Pictures aside, copy exactly each line from the one that holds "This screenshot has width=725, height=2576." through the last line of the records below.

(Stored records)
◆ ◆ ◆

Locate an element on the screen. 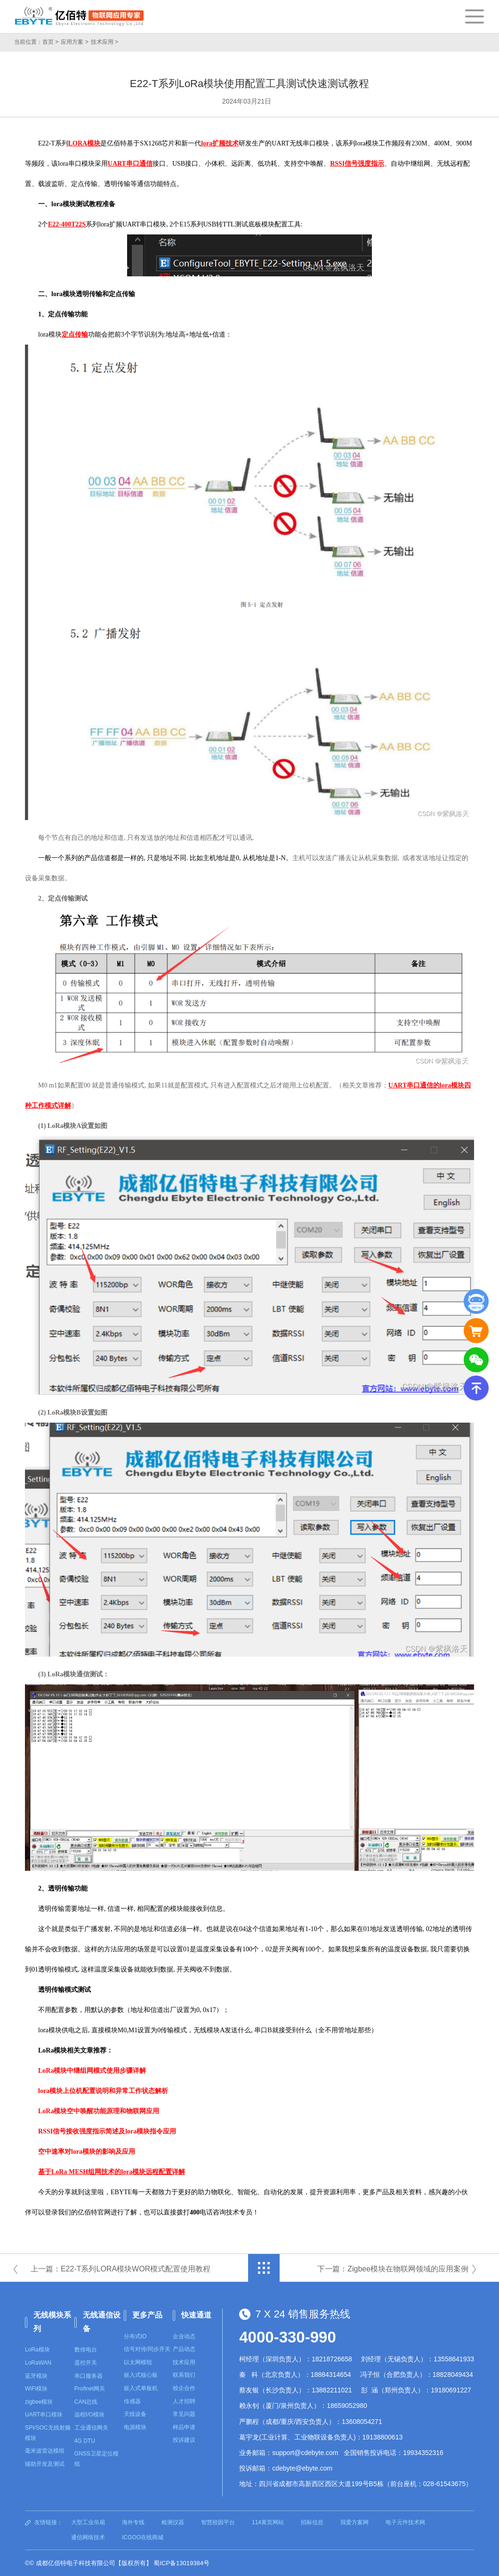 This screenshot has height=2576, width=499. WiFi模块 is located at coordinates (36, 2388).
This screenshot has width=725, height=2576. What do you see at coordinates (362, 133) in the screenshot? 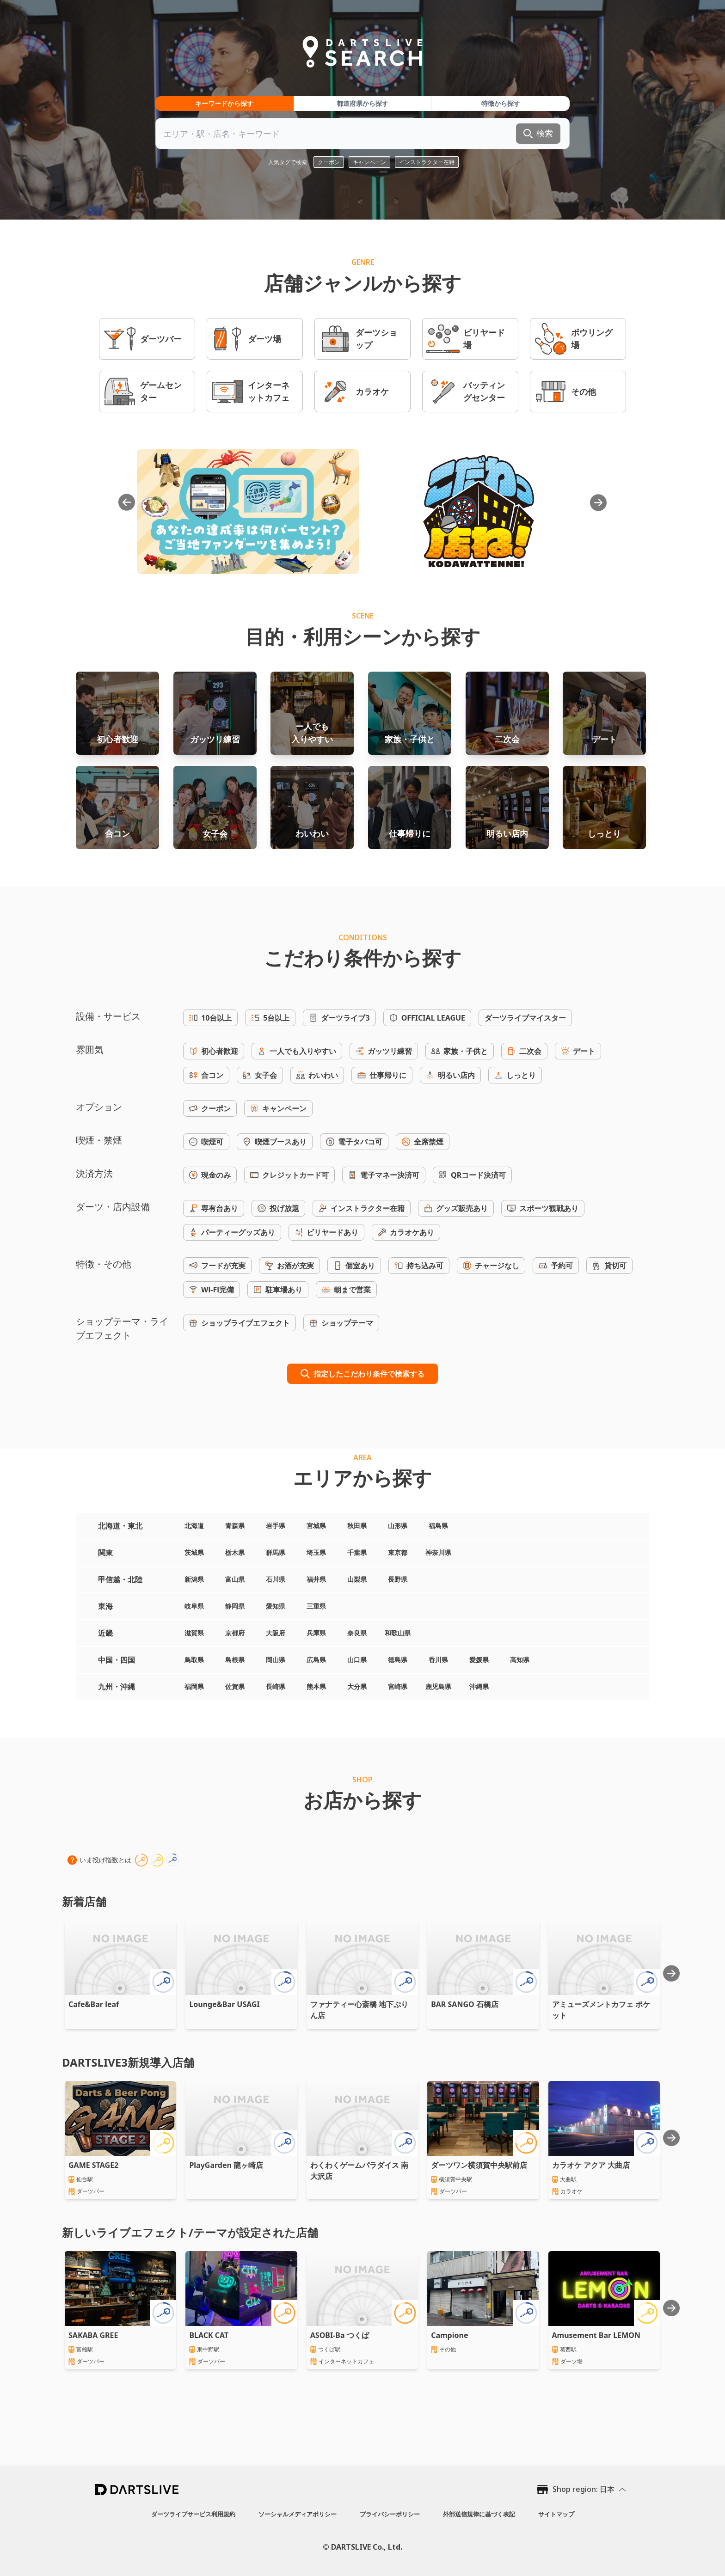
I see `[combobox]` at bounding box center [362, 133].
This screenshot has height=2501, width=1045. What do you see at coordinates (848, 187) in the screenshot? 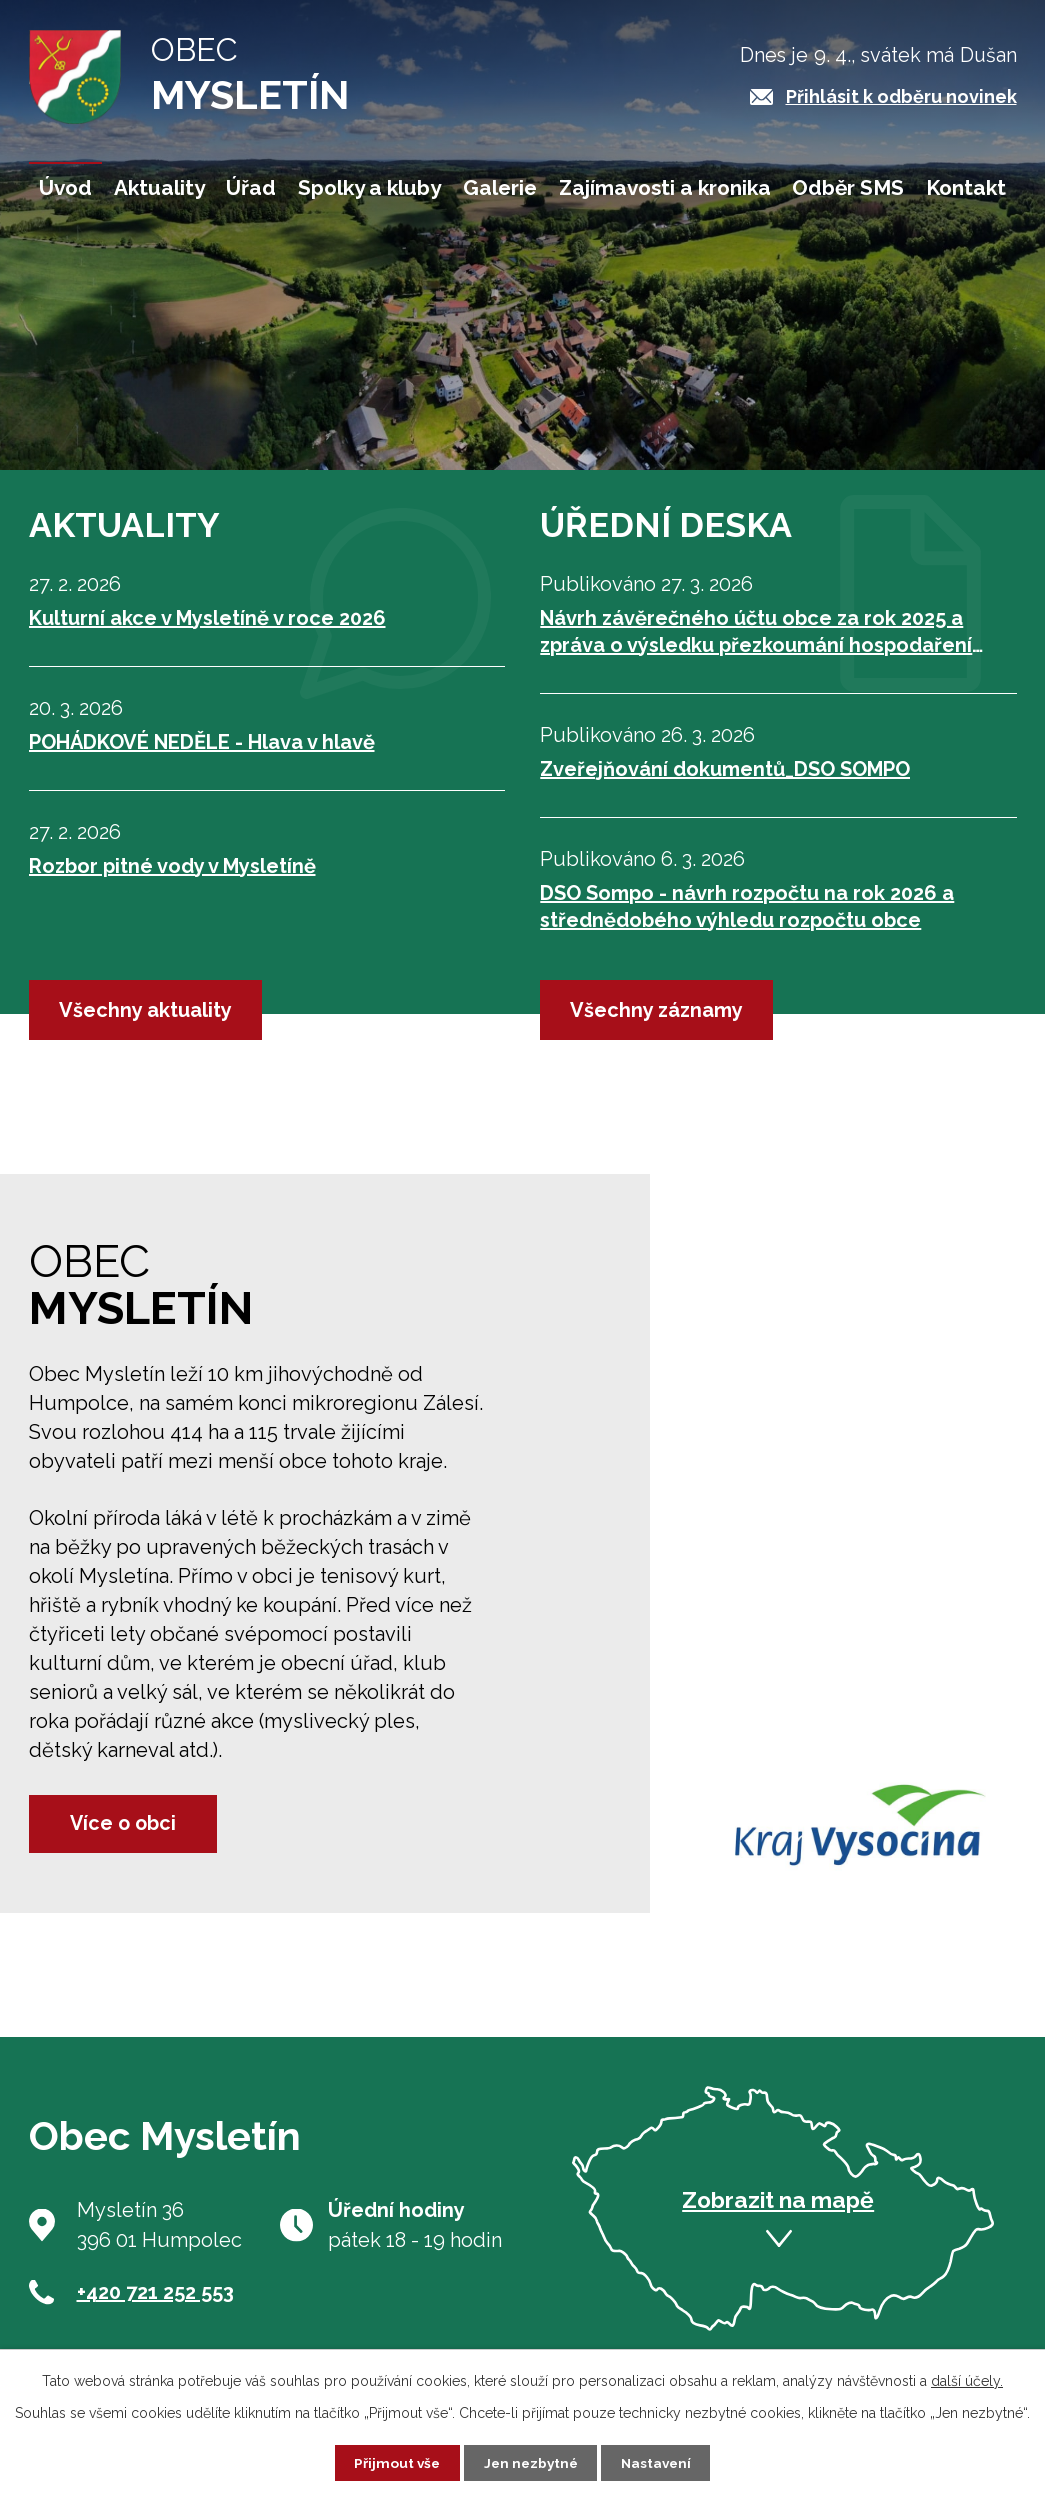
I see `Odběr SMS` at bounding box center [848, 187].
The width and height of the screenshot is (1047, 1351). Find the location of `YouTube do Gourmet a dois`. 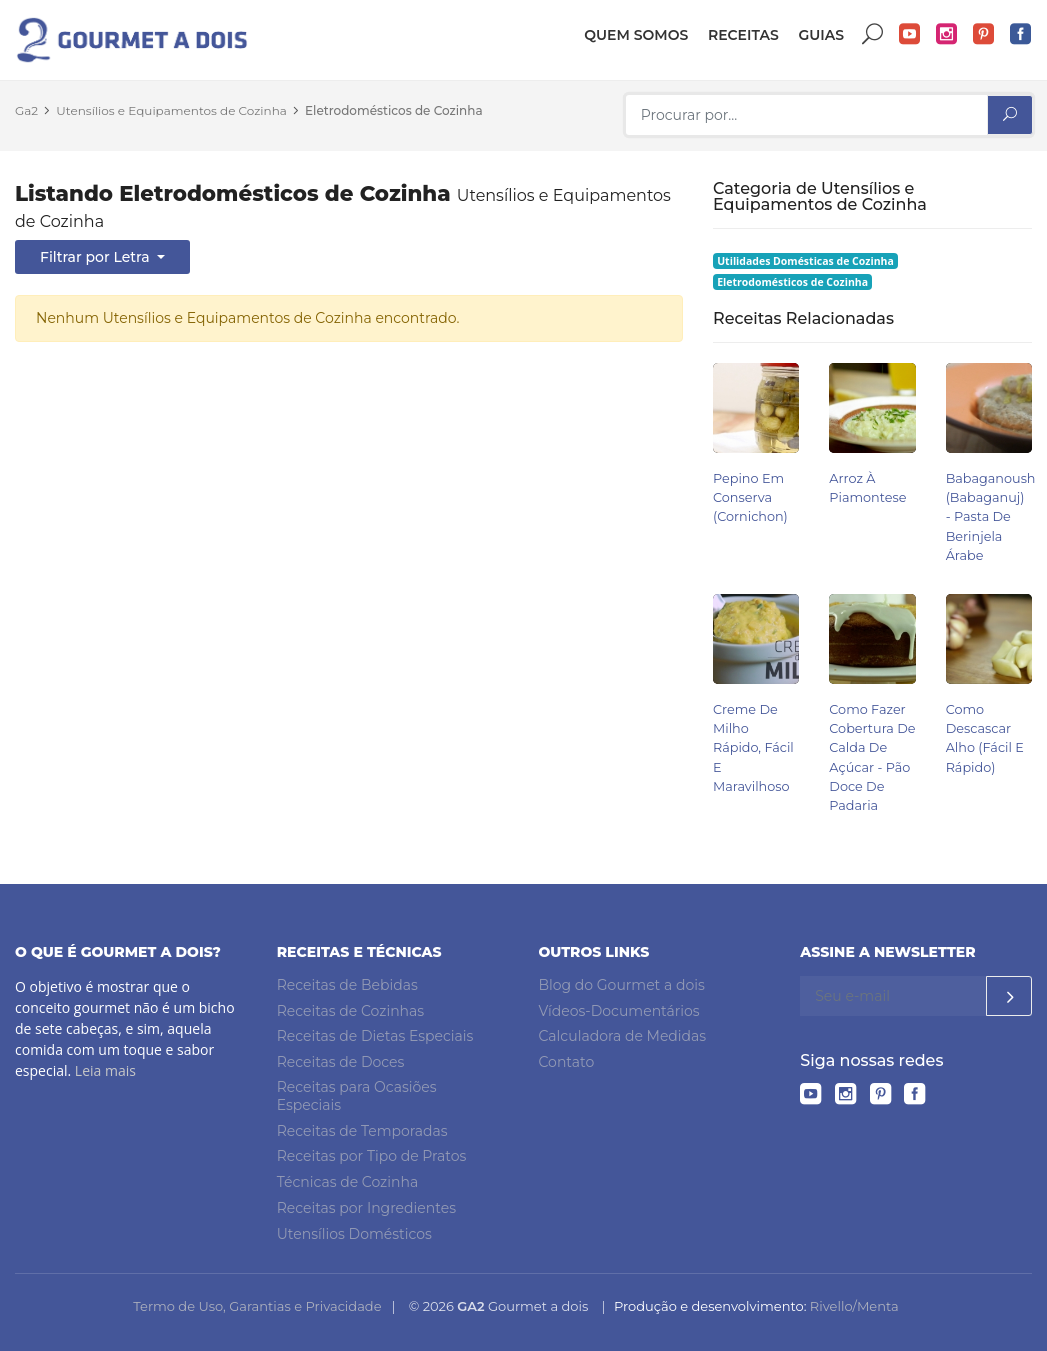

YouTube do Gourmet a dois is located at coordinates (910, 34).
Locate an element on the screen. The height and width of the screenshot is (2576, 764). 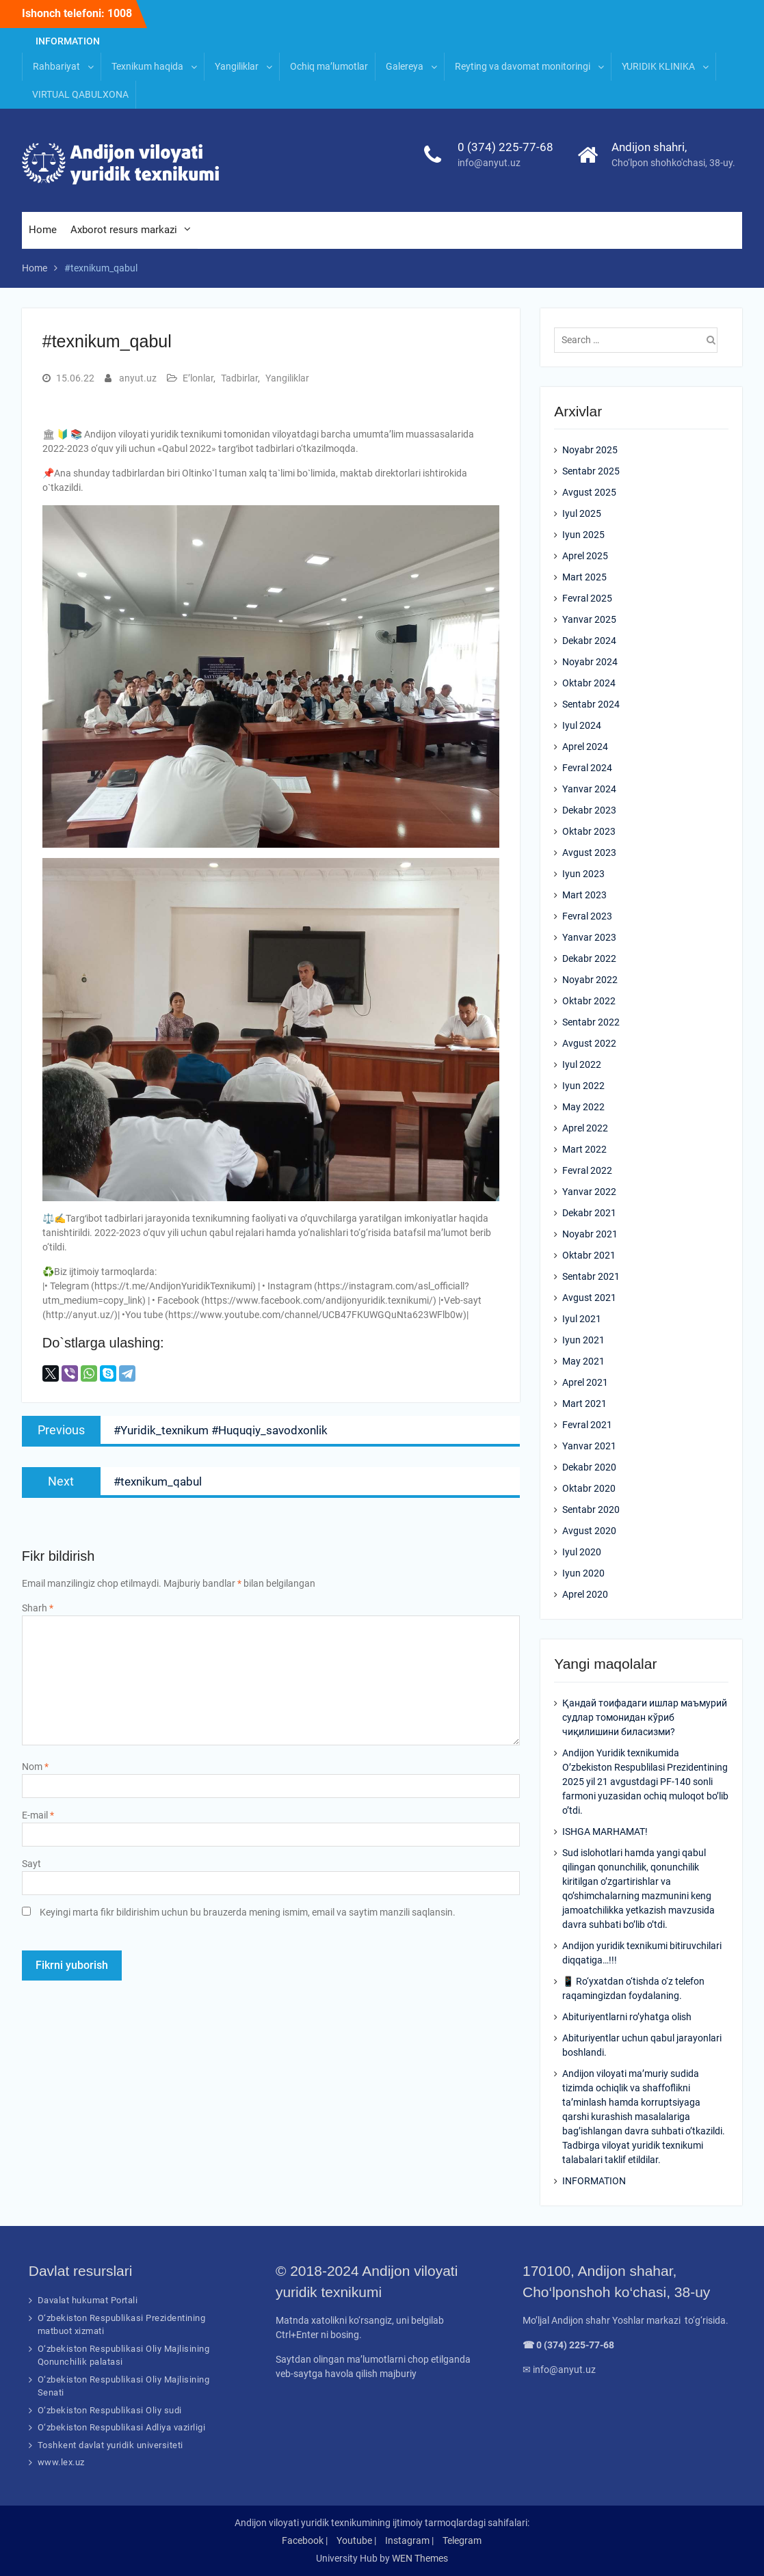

◆ ◆ ◆

→ **Exercise solution**:
This screenshot has width=725, height=2576. What do you see at coordinates (362, 133) in the screenshot? 
I see `[combobox]` at bounding box center [362, 133].
This screenshot has height=2501, width=1045. What do you see at coordinates (848, 187) in the screenshot? 
I see `Odběr SMS` at bounding box center [848, 187].
The width and height of the screenshot is (1047, 1351). Find the location of `YouTube do Gourmet a dois`. 

YouTube do Gourmet a dois is located at coordinates (910, 34).
Locate an element on the screen. The height and width of the screenshot is (2576, 764). 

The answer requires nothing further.